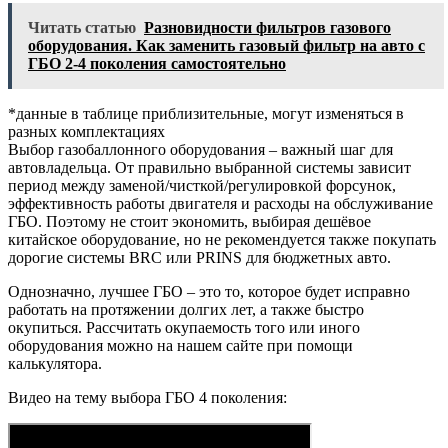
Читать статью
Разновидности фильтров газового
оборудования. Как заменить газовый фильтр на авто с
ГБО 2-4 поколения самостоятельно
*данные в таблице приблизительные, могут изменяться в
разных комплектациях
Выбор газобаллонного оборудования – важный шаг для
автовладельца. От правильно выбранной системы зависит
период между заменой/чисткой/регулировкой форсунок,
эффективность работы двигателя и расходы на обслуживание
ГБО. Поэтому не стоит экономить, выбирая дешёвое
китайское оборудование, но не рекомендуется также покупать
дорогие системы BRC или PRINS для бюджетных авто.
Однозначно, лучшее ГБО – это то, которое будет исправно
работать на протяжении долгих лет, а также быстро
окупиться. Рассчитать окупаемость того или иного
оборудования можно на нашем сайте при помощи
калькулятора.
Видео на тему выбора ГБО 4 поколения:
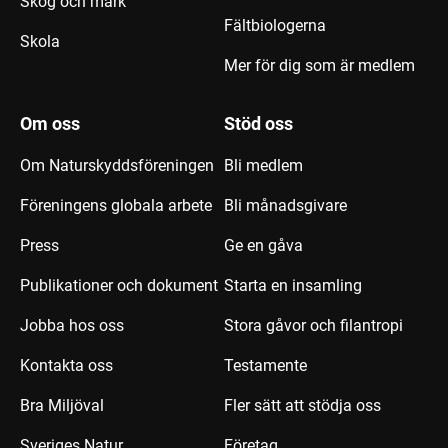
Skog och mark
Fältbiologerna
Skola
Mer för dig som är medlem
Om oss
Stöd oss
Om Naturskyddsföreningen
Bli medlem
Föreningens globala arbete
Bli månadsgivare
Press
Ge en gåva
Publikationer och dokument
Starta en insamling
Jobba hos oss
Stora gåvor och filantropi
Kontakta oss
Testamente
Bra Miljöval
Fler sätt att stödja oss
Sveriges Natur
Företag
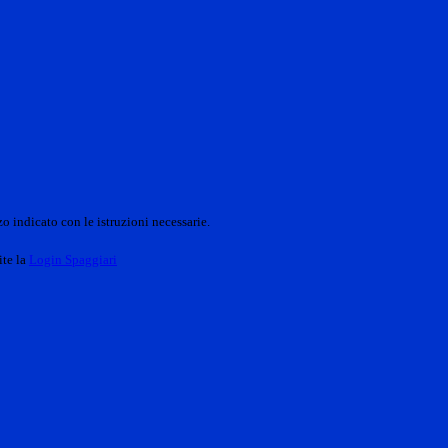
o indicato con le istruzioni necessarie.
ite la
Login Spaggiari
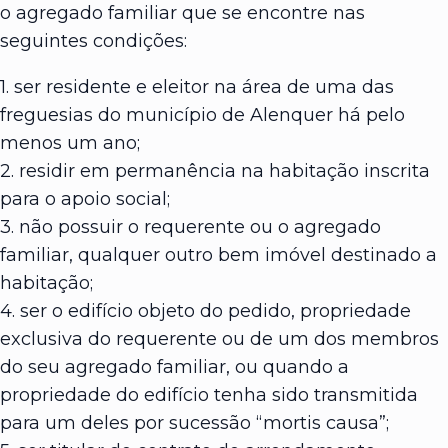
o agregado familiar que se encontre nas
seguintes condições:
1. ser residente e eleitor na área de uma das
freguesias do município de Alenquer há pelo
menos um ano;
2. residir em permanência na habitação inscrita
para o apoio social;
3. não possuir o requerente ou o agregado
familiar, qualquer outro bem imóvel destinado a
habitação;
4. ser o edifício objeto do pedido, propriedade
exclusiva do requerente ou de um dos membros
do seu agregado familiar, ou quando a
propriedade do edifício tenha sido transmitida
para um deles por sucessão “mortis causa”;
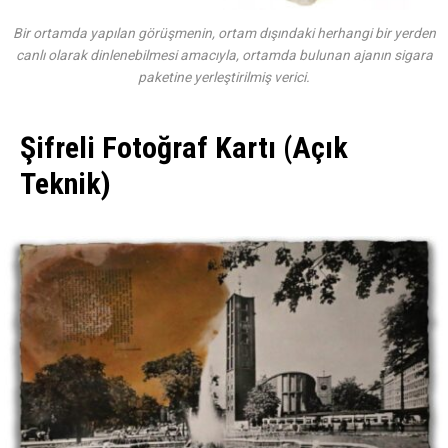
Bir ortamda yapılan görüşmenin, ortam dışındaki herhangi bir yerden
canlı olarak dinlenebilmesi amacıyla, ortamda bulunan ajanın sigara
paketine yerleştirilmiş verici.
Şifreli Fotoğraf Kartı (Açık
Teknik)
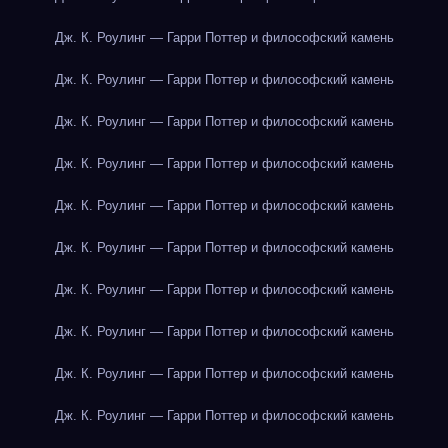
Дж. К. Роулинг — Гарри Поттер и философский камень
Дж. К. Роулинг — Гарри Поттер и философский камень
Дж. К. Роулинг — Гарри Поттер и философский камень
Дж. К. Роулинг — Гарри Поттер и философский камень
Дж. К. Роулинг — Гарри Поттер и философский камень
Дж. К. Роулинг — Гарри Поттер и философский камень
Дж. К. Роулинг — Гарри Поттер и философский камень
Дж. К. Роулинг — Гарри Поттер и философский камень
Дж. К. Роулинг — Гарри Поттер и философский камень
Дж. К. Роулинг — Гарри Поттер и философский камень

* [Work to be completed] Your response should be the lines of the entries above that include the string "оборудования".

* [Output of the exercise]
оборудования. Как заменить газовый фильтр на авто с
Выбор газобаллонного оборудования – важный шаг для
оборудования можно на нашем сайте при помощи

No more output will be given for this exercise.